廃棄キャベツでウニ美味に=「もったいない同士」活用-駆除対象、特産品に・神奈川
食べる部分がないウニにキャベツを与えたら、うま味のある身がぎっしりと生育-。
神奈川県三浦市で、海藻を食い尽くすと駆除されてきたウニに廃棄されたキャベツを与え、短期間で養殖することに県水産技術センターが成功した。味も好評で、新たな特産品へと期待が高まっている。
長いとげが特徴のムラサキウニは、岩礁の海藻がなくなる「磯焼け」の一因とされる。三浦半島周辺では海藻を食い尽くす一方、身が少ないため食用にならない。
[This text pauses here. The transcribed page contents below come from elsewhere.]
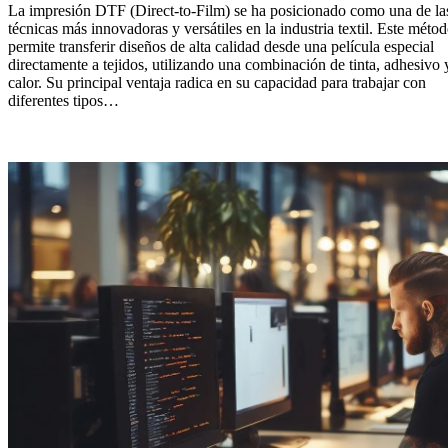
La impresión DTF (Direct-to-Film) se ha posicionado como una de la
técnicas más innovadoras y versátiles en la industria textil. Este méto
permite transferir diseños de alta calidad desde una película especial
directamente a tejidos, utilizando una combinación de tinta, adhesivo 
calor. Su principal ventaja radica en su capacidad para trabajar con
diferentes tipos…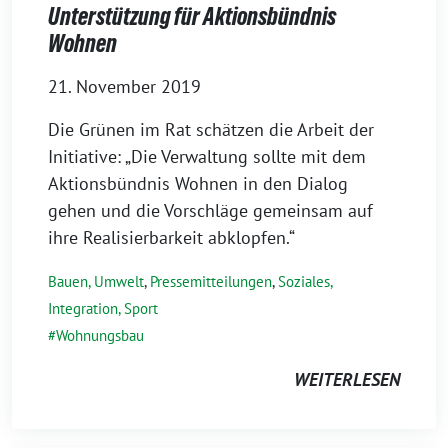
Unterstützung für Aktionsbündnis
Wohnen
21. November 2019
Die Grünen im Rat schätzen die Arbeit der
Initiative: „Die Verwaltung sollte mit dem
Aktionsbündnis Wohnen in den Dialog
gehen und die Vorschläge gemeinsam auf
ihre Realisierbarkeit abklopfen.“
Bauen, Umwelt
,
Pressemitteilungen
,
Soziales,
Integration, Sport
Wohnungsbau
WEITERLESEN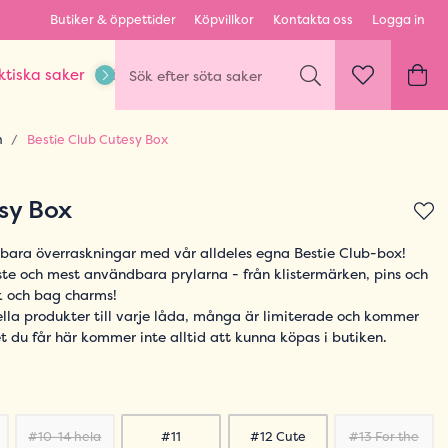
Butiker & öppettider
Köpvillkor
Kontakta oss
Logga in
ktiska saker
Kläder & Outfits
Karaktärer & fandom
n
Bestie Club Cutesy Box
sy Box
ägbara överraskningar med vår alldeles egna Bestie Club-box!
ste och mest användbara prylarna - från klistermärken, pins och
k och bag charms!
ella produkter till varje låda, många är limiterade och kommer
et du får här kommer inte alltid att kunna köpas i butiken.
#10-14 hela
#11
#12 Cute
#13 For the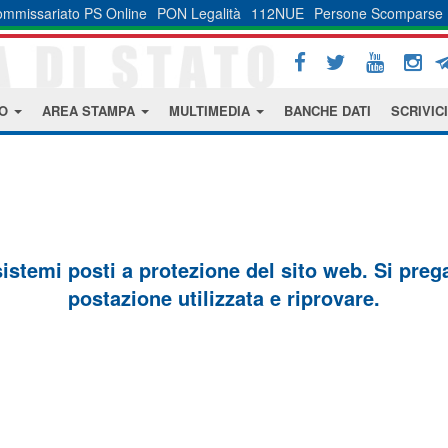
mmissariato PS Online
PON Legalità
112NUE
Persone Scomparse
MO
AREA STAMPA
MULTIMEDIA
BANCHE DATI
SCRIVICI
sistemi posti a protezione del sito web. Si prega 
postazione utilizzata e riprovare.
ダイバーが4年間で駆除したウニは11万個に上る。
「ウニは何でも食べる」。センターの臼井一茂主任研究員(48)は、OBが何気なく発した言葉にひらめいた。三浦半島はキャベツの一大産地だが、形や大きさが基準に合わず1割が廃棄されている。「もったいない同士を生かそう」と考えた。
2016年から実験を本格化させ、30種類以上の餌を試した。パンの耳やマグロ、トウモロコシの皮はほとんど食べなかったが、キャベツは食い付きが良かった。ウニ200匹が3日で3玉(約5キロ)をほぼ完食。身は77日で平均12.5%、最大17.3%増大した。北海道では3カ月で5%程度といい、名産地を上回る成長ぶりだった。